The entrance to the castle opens to the ground floor. The door we see today was taken from a derelict farmstead in Lund, but it may well have belonged to the castle before. As at Scalloway Castle the ground floor (including the basements of the towers) houses the kitchen and a number of storage rooms. The kitchen has a great fireplace into which a round baking oven was incorporated. There is no well inside the castle, but a sink in one corner of the kitchen.

The first floor can be reached by a spacious main stair directly from the entrance as well as by a smaller secondary stair which lead upstairs from one of the storage rooms. Both the staircases open to the great hall, a big rectangular room in the centre of the first floor. Opposite to the stairs there is a huge fire-place that incorporates a small alcove where the salt could be stored in dry conditions. Next to both sides of the hall there are comfortable private apartments which include the floor space of the towers and which have their own fire places.

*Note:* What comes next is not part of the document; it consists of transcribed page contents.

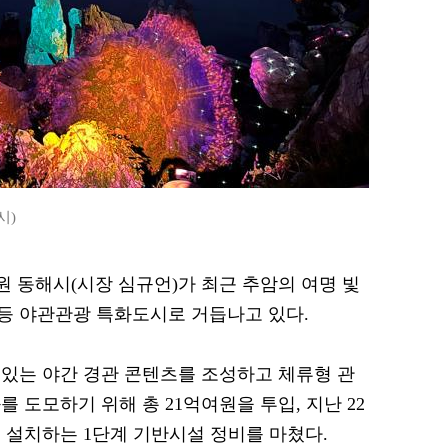
시)
강원 동해시(시장 심규언)가 최근 추암의 여명 빛
등 야관관광 특화도시로 거듭나고 있다.
있는 야간 경관 콘텐츠를 조성하고 체류형 관
 도모하기 위해 총 21억여원을 투입, 지난 22
 설치하는 1단계 기반시설 정비를 마쳤다.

Inside Muness Castle, part of the great hall with fireplace. Pic by Shetlopedian Krissie
Inside Muness Castle, part of the great hall with fireplace. Pic by Shetlopedian Krissie

From the northern appartment a private round staircase leads to the second floor of which only little remains. But we can see from what remains that the second floor was divided into three rooms as well as the first floor. Different from the layout of the second floor is the fact that the second floor had small turrets (one at the west and one at the east corner of the main block) of which only the corbelled footings survive. The roof was probably gabled but disappeared as did most of the walls of the second floor. The stones were used to build the modern enclosure of the castle we can see today.

The castle was attacked and burned by a band of privateers in August 1627 and whether the castle was ever repaired or not is doubtful; nevertheless we know that it was used as a storage for the salvage of the Dutch East Indiaman Rijnenburg which was wrecked in Baltasound in 1733.

A special aerial survey of the site recently (2003) showed some structures which might be the remains of a formal garden within a rectilinear enclosure and internal rectilinear subdivisions defined by low banks lying to the SW of the castle.

The castle is now in care of Historic Scotland and can be visited – Contact details: Tel. 01856 841815.



References

  1. a half-brother to Earl Robert Stewart by his mother, Euphemia Elphistone, who had married John Bruce of Cultmalindie after her liaison with King James V
  2. "List ye to knaw yis building quha began, Laurence the Bruce he was that worthy man, Quha ernestly his airis and ofspring prayis To help and not to hurt this vork alwayis. The Zeir Of God 1598."